When the bosses are deaf to reason and blind to justice mass action is the only solution
Downloadable as an A5 leaflet here
Is it just and reasonable for Birmingham Council to make bin workers pay for a financial crisis they didn’t cause?
Is it just and reasonable to pay a clique of financial advisers £1.5m a year when bin workers are facing £8,000 pay cuts?
Birmingham Council and this Labour government are acting like Tories. They are out of touch with working-class people who have lived through years of austerity and are now being asked to pay the price of a failed management and years of cuts to council budgets.
Achieving equal pay by levelling down is a cynical and fraudulent ploy to excuse the cuts our bin workers are facing. Women workers don’t benefit from cuts to the family budget.
Council bosses, financial markets and this government are addicted to austerity, and if the bin workers give in they won’t stop there. The bin strike is part of a bigger fight against attacks on the working class.
Freezing pensioners and putting children and disabled people into poverty has seen this government get a kicking in the recent elections where working class anger has been spectacularly registered. But Reform isn’t the answer – they are as opposed to trade union rights and taxing the rich to pay for our services as are the Tories and Labour.
Council bosses think if they hang tough we will give in. Mega pickets and mass demonstrations will make them think again.
Solidarity is the key
The message is getting out and the old trade union slogan ‘an injury to one is an injury to all’ is being heard. Trade unionists across the country are finding out about Birmingham after weeks of media attempts to demonise the bin workers.
But workers fighting back are increasingly seen as giving a lead that we can all get behind. We have a right to decent pay and safe working conditions, and these demands connect to other demands.
We demand a fully funded NHS, education and welfare system.

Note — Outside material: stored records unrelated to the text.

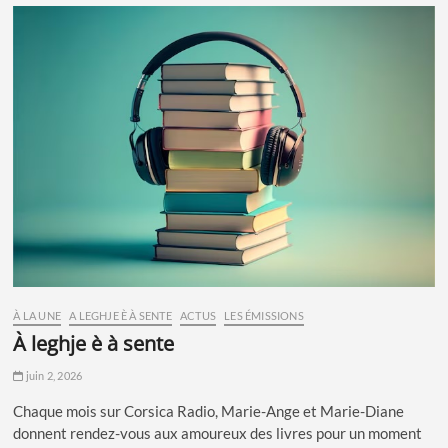
À LA UNE
A LEGHJE È À SENTE
ACTUS
LES ÉMISSIONS
à leghje è à sente
juin 2, 2026
Chaque mois sur Corsica Radio, Marie-Ange et Marie-Diane
donnent rendez-vous aux amoureux des livres pour un moment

We demand that all our service providers are highly paid and respected, just as we want our service users, the weak and the sick, to be respected and given the right to live in dignity.
Therefore, the bin workers’ fight is a fight for all. And we need to get the message out that the action is not going away. Other council workers across Birmingham and the country are facing cruel attacks under the guise of ‘efficiency savings’.
But there is no evidence that pay cuts for vital workers will increase efficiency. It is also a myth that the money isn’t there to pay us. Britain is the sixth largest economy in the world. The collective wealth of UK billionaires increased by £35m per day in 2024 reaching a total of £182bn. Starmer has committed an extra £13bn to military spending to continue fuelling the genocide in Gaza and war in Ukraine.
Austerity is nothing more than a manufactured excuse to stop taxing the wealth of the super-rich and push for more militarism. It is unjust and obscene nonsense. It is worse rubbish than our bin workers handle every day.
We also need to make it clear that we are not accepting any more cuts and we will call disputes in as many sectors as we can to bring numbers onto the streets. As well as the old slogan ‘an injury to one is an injury to all’, let’s also demand that our union leaders become familiar with ‘one out, all out’.
If Birmingham held a Saturday demonstration in the city centre in solidarity with bin workers and against all council cuts it would get a huge response and help galvanise a working-class fightback.
We are facing a general attack on the working class and only a determined and united response can turn it back. That means spreading the action and building mass solidarity, and it means mobilising a national movement against austerity that affects all working-class people. The Birmingham bin strikers must be central to the 7 June People’s Assembly national demonstration.